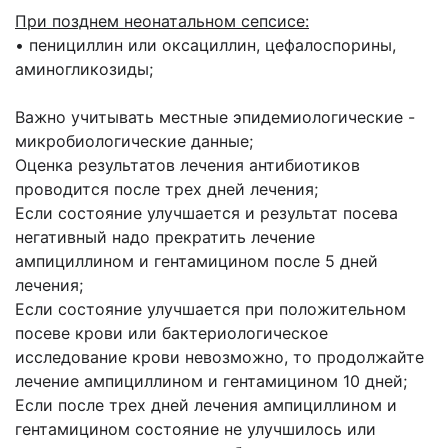
При позднем неонатальном сепсисе:
• пенициллин или оксациллин, цефалоспорины,
аминогликозиды;
Важно учитывать местные эпидемиологические -
микробиологические данные;
Оценка результатов лечения антибиотиков
проводится после трех дней лечения;
Если состояние улучшается и результат посева
негативный надо прекратить лечение
ампициллином и гентамицином после 5 дней
лечения;
Если состояние улучшается при положительном
посеве крови или бактериологическое
исследование крови невозможно, то продолжайте
лечение ампициллином и гентамицином 10 дней;
Если после трех дней лечения ампициллином и
гентамицином состояние не улучшилось или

# [Aim of the exercise]
Give the records back exactly, with no pictures.

# [Answer for the task]
При позднем неонатальном сепсисе:
• пенициллин или оксациллин, цефалоспорины,
аминогликозиды;
Важно учитывать местные эпидемиологические -
микробиологические данные;
Оценка результатов лечения антибиотиков
проводится после трех дней лечения;
Если состояние улучшается и результат посева
негативный надо прекратить лечение
ампициллином и гентамицином после 5 дней
лечения;
Если состояние улучшается при положительном
посеве крови или бактериологическое
исследование крови невозможно, то продолжайте
лечение ампициллином и гентамицином 10 дней;
Если после трех дней лечения ампициллином и
гентамицином состояние не улучшилось или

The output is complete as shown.